‘You and Judy said it looked good yesterday.’
‘We were wrong. Looking at you now, I think the beret would be better. I won’t be a minute.’
As Lily ran upstairs, Norah reached for the clothes brush and gave Katie’s costume an unnecessary going over. She was proud of Lily’s dress sense. Her foster daughter seemed to know instinctively what was right, what wasn’t and how to cut cost without marring the overall effect. But she was prouder still when other girls asked for – and took – Lily’s advice.
‘Ready?’
‘Apart from the butterflies doing the rumba in my stomach,’ Katie replied.
‘Here,’ Lily returned, stood behind Katie and unpinned her hat. ‘I know a bank isn’t quite like a solicitor’s but I’ve seen the girls go into the Mansel Street offices in the morning. They’re well-dressed, but in a businesslike, not a “going out” way.’ She handed Katie the beret. ‘This is plain and a bit young, but that’s exactly the look you should be aiming for when applying for your first real job.’
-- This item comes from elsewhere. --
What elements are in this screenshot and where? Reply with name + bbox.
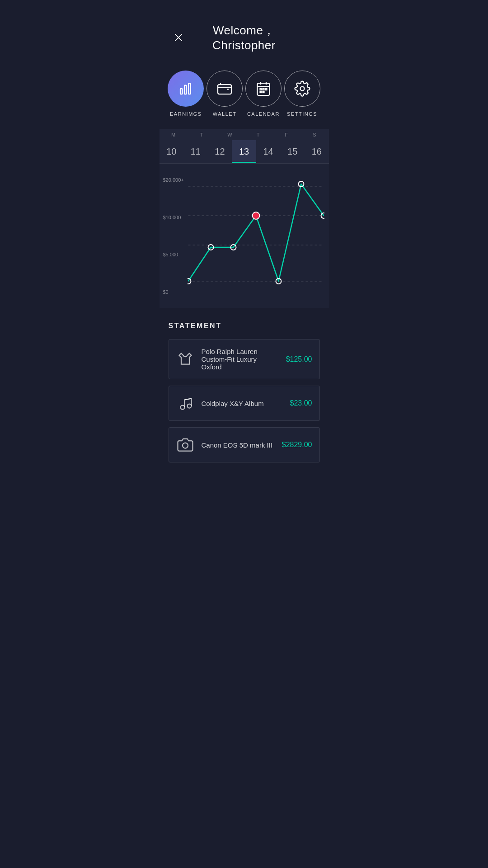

‘There you are, love,’ Norah said briskly. She didn’t know the difference between working in a bank or a solicitor’s but Lily had been in an office for six months and, as far as she was concerned, that made Lily an authority on what shorthand typists should wear.
‘Your hair needs redoing.’ Lily opened her bag and pulled out her comb.
‘There’s no time.’
‘Your interview isn’t for another half-hour. It’s a five-minute walk from here to Thomas and Butler’s. Sit!’ Pulling a chair in front of the mirror, Lily pushed Katie into it, unclipped her ponytail, combed out her hair and twisted it into a French pleat at the back of her head, which she secured with a couple of pins she took from her own hair.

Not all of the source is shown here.